Therapeutic reparations are about providing therapy to black, brown and indigenous people, since racial trauma is inherent in the black, brown and indigenous experience in this country. I want to provide a safer space for people where cost does not have to be a factor. Harmful, racist, and oppressive things have happened to some people at work and school, and they lead to therapy. It’s heavy; it’s traumatic they have to be so vulnerable. And then, as a doctor, be like, “You have to talk about these things that you have no control over, that are systemic, that are still a pain in our country, and then also let me charge you for that.” it just doesn’t feel right.
A therapist named Tamara Turner and her colleague came up with the idea for therapeutic repairs, and I borrowed the idea and wanted to adapt it for my clients. It happened in June of last year, and it started in a place that felt very, very heavy. We were living a pandemic in the middle of a racial uprising. Being a queer black therapist, I felt like I was doing a lot but not enough. I said to myself: “What else can I do?” I felt it was unfair to talk to black, brown and indigenous people about racist trauma and oppression and demand that they pay for it.
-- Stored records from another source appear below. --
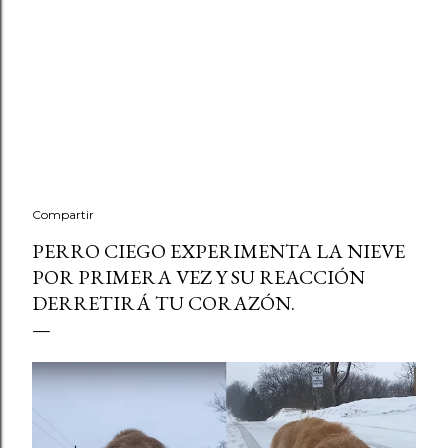
Compartir
PERRO CIEGO EXPERIMENTA LA NIEVE
POR PRIMERA VEZ Y SU REACCIÓN
DERRETIRÁ TU CORAZÓN.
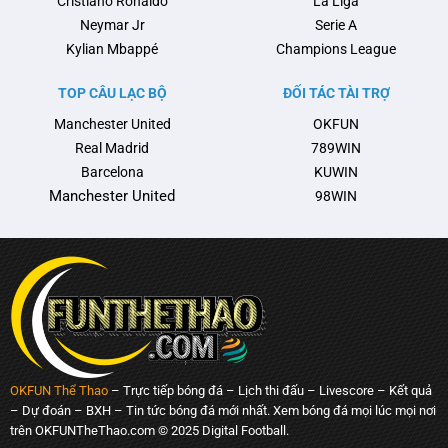
Cristiano Ronaldo
La Liga
Neymar Jr
Serie A
Kylian Mbappé
Champions League
TOP CÂU LẠC BỘ
ĐỐI TÁC TÀI TRỢ
Manchester United
OKFUN
Real Madrid
789WIN
Barcelona
KUWIN
Manchester United
98WIN
OKFUN Thể Thao
– Trực tiếp bóng đá – Lịch thi đấu – Livescore – Kết quả
– Dự đoán – BXH – Tin tức bóng đá mới nhất. Xem bóng đá mọi lúc mọi nơi
trên OKFUNTheThao.com © 2025 Digital Football.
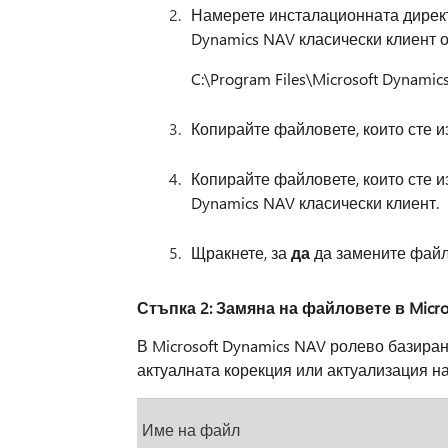
Намерете инсталационната директо
Dynamics NAV класически клиент 
C:\Program Files\Microsoft Dynamic
Копирайте файловете, които сте и
Копирайте файловете, които сте и
Dynamics NAV класически клиент.
Щракнете, за
да
да замените файл
Стъпка 2: Замяна на файловете в Micr
В Microsoft Dynamics NAV ролево базира
актуалната корекция или актуализация н
Име на файл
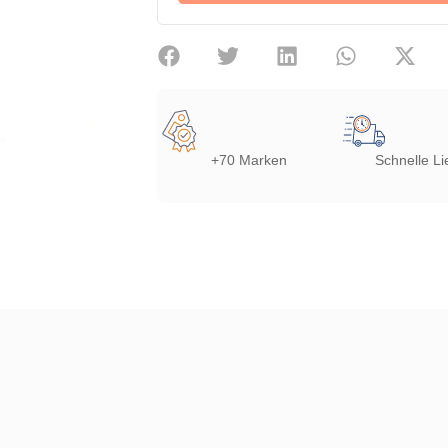
+70 Marken
Schnelle Li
It also didn’t feel fair that she wasn’t paid to be a queer black woman. So when I came up with that idea, I knew it was a way to make my work even more impactful and meaningful by removing a huge barrier, cost, to therapy for black, brown, and indigenous people. I created a fund for people to donate for therapy repairs. The money I receive allows me to offer free or discounted sessions to my black, brown and indigenous clients.
Therapy repairs are not a gift or black, brown, and indigenous people asking for donations. It is about the fact that throughout the history of this country there has been inequity. Therapeutic repairs soften some of the shit that happens to the people of this country every day. The therapy repairs maybe take a weight off someone’s back. It’s not, “Oh, I’m going to do this because I feel sorry for you. Let me do it because I recognize that I have a privilege and I feel bad about it. “We all have privileges, and the goal of therapeutic reparations is to recognize the oppression that black, brown and indigenous people have endured and continue to endure, and to take a small step toward healing and atonement.
Therapy repairs are a great way to get people who have never been to therapy into therapy and people who can’t even afford to think about therapy. On top of that, it’s also about ensuring that color therapists are fully compensated. Those two things go hand in hand.